Benedetto ha affidato il suo pensiero al quotidiano online Blitz. Dietro le mosse del Times del potente editore australiano ci sono due episodi che Murdoch si è legato al dito. Prima la mancata vendita di Mediaset allo stesso Murdoch nel 1998, episodio ricordato ultimamente anche da Berlusconi. E poi, più recentemente, il raddoppio dell’Iva sulla pay tv che ha colpito direttamente Sky. «Come stupirsi che Murdoch ce l’abbia con lui? Più che legittimo il sospetto che schieri i suoi giornali contro di lui, approfittando dei liquami della rissa in famiglia scatenata dalla moglie Veronica», scrive l’ex top manager di Repubblica».
Tesi lineare, che però non è condivisa dal quotidiano romano, che ospita praticamente ogni giorno gli attacchi dei sempre autorevoli quotidiani esteri, interpretandoli come puro esercizio della libertà di stampa. Segno - ha osservato ieri Franco Bechis su Italia Oggi - che «tutto il mondo è paese: la libertà di informazione è una chimera in Italia come in Gran Bretagna, dove la stampa, salvo rarissimi casi, è piegata ad interessi di chi la possiede e la controlla». Sotto questa luce hanno un senso i pezzi dedicati all’Italia dai quotidiani londinesi. Prima l’intervista - poi smentita - alla madre di Noemi. Poi lo «scoop» - aggiunge ancora Bechis - delle ragazze che al telefono parlano di Berlusconi con il nome in codice Papi. E, infine, l’editoriale nel quale si definisce il presidente del Consiglio un clown.
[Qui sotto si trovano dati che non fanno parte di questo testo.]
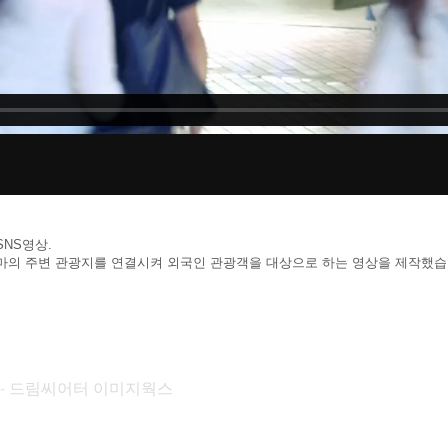
NS영상.
마의 주변 관광지를 연결시켜 외국인 관광객을 대상으로 하는 영상을 제작했
KS - 드림씨어터 이미지웍스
In questi attacchi, scrive Benedetto, non c’è niente di politico. Perché «Murdoch non è di sinistra, i suoi giornali sono tutt’altro che di sinistra, i giornalisti del Times e del Financial Times (che non è di Murdoch ma che ha attaccato Berlusconi per primo) sono tutt’altro che comunisti, anzi, nell’insieme sono inesorabilmente di destra».
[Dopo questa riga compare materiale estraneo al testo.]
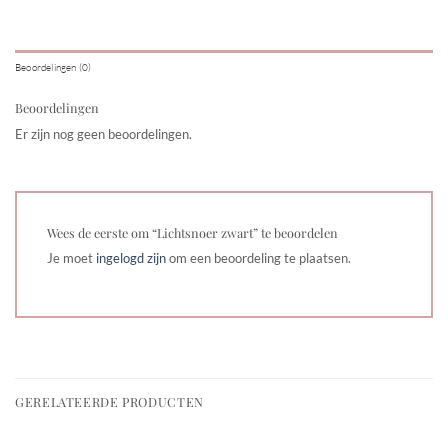
Beoordelingen (0)
Beoordelingen
Er zijn nog geen beoordelingen.
Wees de eerste om “Lichtsnoer zwart” te beoordelen
Je moet
ingelogd zijn
om een beoordeling te plaatsen.
GERELATEERDE PRODUCTEN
Ai redattori inglesi l’attacco a Berlusconi è comunque venuto facilissimo visto che «sono un po’ snobbetti e prevenuti contro il tipo salesman brianzolo che Berlusconi incarna tanto bene», scrive Benedetto. Sulle capacità di Murdoch di condizionare il potere politico, il manager ha pochi dubbi: «Murdoch è un signore che è stato capace di piegare ai suoi voleri personaggi come Ronald Reagan e Margaret Thatcher, di andare d’accordo con il governo della Cina rossa. È forse il più bravo e geniale editore del mondo». E l’Italia gli interessa molto. Lo sbarco del tycoon australiano nel Belpaese «ricorda un po’ quella dei normanni nel nostro meridione: vennero chiamati, quasi mille anni fa, come dei mercenari. Piacquero loro il clima e la natura e nel giro di un paio di generazioni diventarono i padroni del Sud. Chiamato da Berlusconi per quello scherzetto, Murdoch ha capito che il mercato italiano era promettente e ci si è installato.
Di fronte a questi fatti è da ingenui stupirsi degli attacchi al governo italiano. E, forse, anche prenderli sul serio.